Berlin, 1889: Als Tochter des Hufschmieds arbeitet Josefine in der Schmiede ihres Vaters mit. Seit dem Tod ihres Bruders ist das Verhältnis zu ihren Eltern jedoch mehr als schwierig. Erst als ihre Nachbarin Frieda ihr einen Kuraufenthalt im Schwarzwald ermöglicht, lernt Josefine, das Leben wieder zu genießen. Die Luft dort tut ihr gut, und bald entdeckt sie eine für Frauen zu dieser Zeit ungewöhnliche, da verpönte Freizeitbeschäftigung für sich: Das Velofahren! Zurück in Berlin trifft sich Josefine mit ihren Freundinnen Clara und Isabelle, um im Verborgenen Veloziped zu fahren. Doch Josefines Leidenschaft veranlasst sie zu einer folgenschweren Entscheidung…

☆ Meinung ☆


Die ersten Kapitel des Buches spielen im Jahr 1891: Josefine erlebt ihren ersten Tag im Frauengefängnis, in dem sie die nächsten dreieinhalb Jahre verbringen soll. Was hat Josefine verbrochen? Neugierig blickte ich mit Josefine in die Vergangenheit zu ihrer ersten Bekanntschaft mit einem Veloziped, heutzutage besser als Fahrrad bekannt, zurück.

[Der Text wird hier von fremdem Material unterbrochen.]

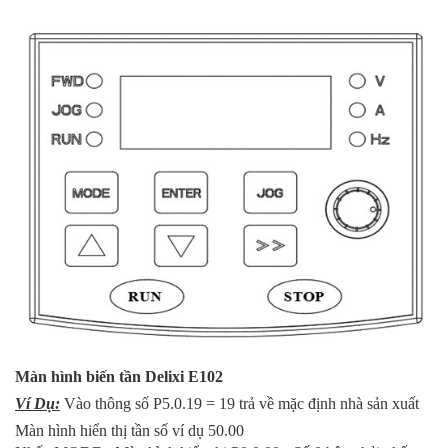
Màn hình biến tần Delixi E102
Ví Dụ:
Vào thông số P5.0.19 = 19 trả về mặc định nhà sản xuất
Màn hình hiển thị tần số ví dụ 50.00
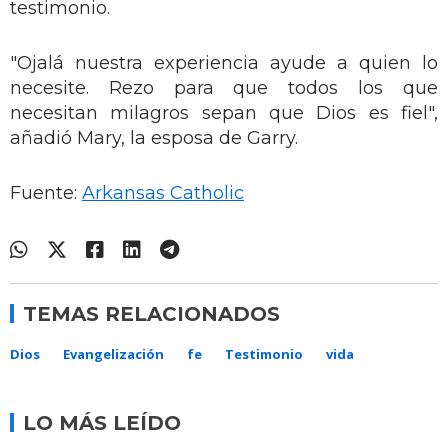
testimonio.
"Ojalá nuestra experiencia ayude a quien lo
necesite. Rezo para que todos los que
necesitan milagros sepan que Dios es fiel",
añadió Mary, la esposa de Garry.
Fuente:
Arkansas Catholic
TEMAS RELACIONADOS
Dios
Evangelización
fe
Testimonio
vida
LO MÁS LEÍDO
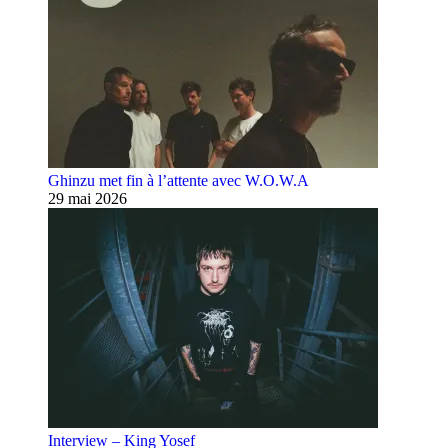
Ghinzu met fin à l’attente avec W.O.W.A
29 mai 2026
Interview – King Yosef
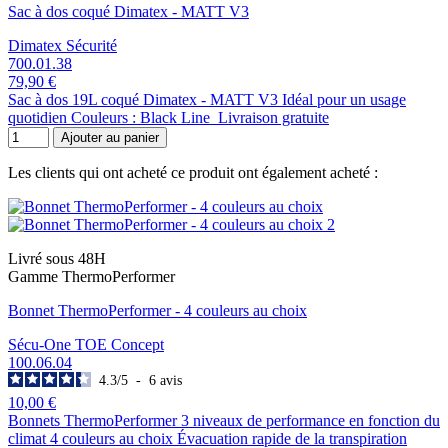
Sac à dos coqué Dimatex - MATT V3
Dimatex Sécurité
700.01.38
79,90 €
Sac à dos 19L coqué Dimatex - MATT V3 Idéal pour un usage
quotidien Couleurs : Black Line Livraison gratuite
Ajouter au panier
Les clients qui ont acheté ce produit ont également acheté :
Livré sous 48H
Gamme ThermoPerformer
Bonnet ThermoPerformer - 4 couleurs au choix
Sécu-One TOE Concept
100.06.04
4.3
/
5
-
6
avis
10,00 €
Bonnets ThermoPerformer 3 niveaux de performance en fonction du
climat 4 couleurs au choix Évacuation rapide de la transpiration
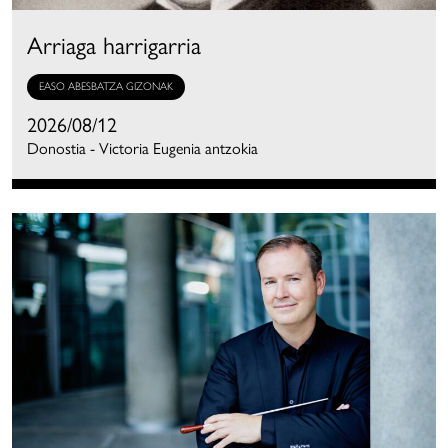
Arriaga harrigarria
EASO ABESBATZA GIZONAK
2026/08/12
Donostia - Victoria Eugenia antzokia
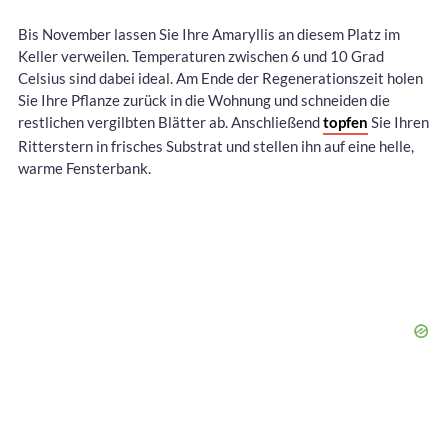
Bis November lassen Sie Ihre Amaryllis an diesem Platz im
Keller verweilen. Temperaturen zwischen 6 und 10 Grad
Celsius sind dabei ideal. Am Ende der Regenerationszeit holen
Sie Ihre Pflanze zurück in die Wohnung und schneiden die
restlichen vergilbten Blätter ab. Anschließend
topfen
Sie Ihren
Ritterstern in frisches Substrat und stellen ihn auf eine helle,
warme Fensterbank.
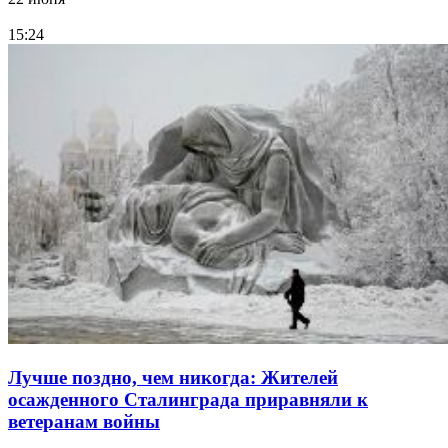
15:24
Лучше поздно, чем никогда: Жителей
осажденного Сталинграда приравняли к
ветеранам войны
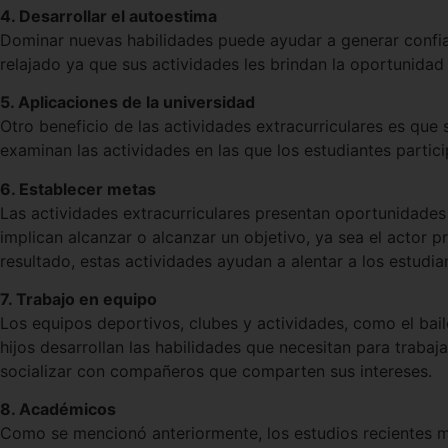
4. Desarrollar el autoestima
Dominar nuevas habilidades puede ayudar a generar confianz
relajado ya que sus actividades les brindan la oportunidad
5. Aplicaciones de la universidad
Otro beneficio de las actividades extracurriculares es que
examinan las actividades en las que los estudiantes part
6. Establecer metas
Las actividades extracurriculares presentan oportunidades 
implican alcanzar o alcanzar un objetivo, ya sea el actor p
resultado, estas actividades ayudan a alentar a los estudia
7. Trabajo en equipo
Los equipos deportivos, clubes y actividades, como el baile
hijos desarrollan las habilidades que necesitan para trabaj
socializar con compañeros que comparten sus intereses.
8. Académicos
Como se mencionó anteriormente, los estudios recientes mu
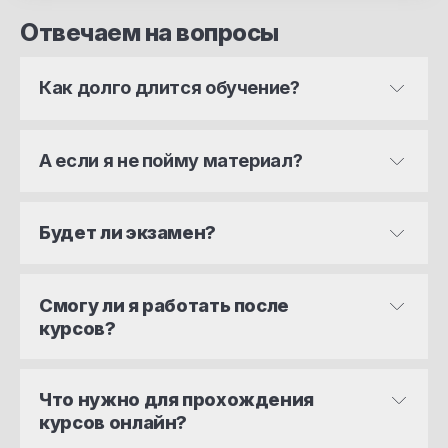
Отвечаем на вопросы
Как долго длится обучение?
А если я не пойму материал?
Будет ли экзамен?
Смогу ли я работать после 
курсов?
Ответ – ДА. 
–
Что нужно для прохождения 
курсов онлайн?
–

Das Buch startet mit mehreren bedrückenden Ereignissen, die eine recht düstere Atmosphäre aufkommen lassen: Das Gefängnis, ein Brand… Josefine scheint kein beneidenswertes Leben zu führen. Umso schönes war es zu beobachten, wie Josefine ihre Leidenschaft fürs Velofahren entdeckt. Gleichzeitig wird jedoch auch die gesellschaftliche Reaktion auf das Velofahren der Frauen beschrieben. Die ist eher ablehnend – für Frauen ziemt sich so etwas nicht! Doch davon möchte Josefine wie viele andere Frauen nichts wissen. Gut konnte ich nachvollziehen, wie sich die Fahrerinnen beim heimlichen Fahren fühlen mussten.

Josefine präsentiert sich als starker Charakter, die sich von ihrem Ziel nicht abbringen lässt. Von den drei Freundinnen hat mir ihr Charakter in diesem Buch am meisten gefallen. Die zweite im Bunde ist Isabelle, die sich ebenfalls für das Velofahren begeistert. Als Tochter aus reichem Hause hat sie einen viel besseren Zugang zu den bislang sehr teuren Velozipeden. Ihr Reichtum lässt sie gelegentlich überheblich reagieren, dahinter verbirgt sich jedoch eine aufrichtige Freundin. Schließlich gibt es noch Clara, die dem Velofahren von Beginn an skeptisch gegenüber steht. Kann das ihre Freundschaft gefährden?

Nachdem Josefine aus dem Gefängnis entlassen ist, scheint sich auch für sie allmählich alles zum Besseren zu wenden. Der Leser darf sich auf eine kämpferische Geschichte freuen, die spannende und gefühlvolle Momente bereithält. Auch über Isabelles und Claras Weg erfährt man so einiges, denn auch sie müssen sich mit großen Veränderungen in ihrem Leben auseinandersetzen.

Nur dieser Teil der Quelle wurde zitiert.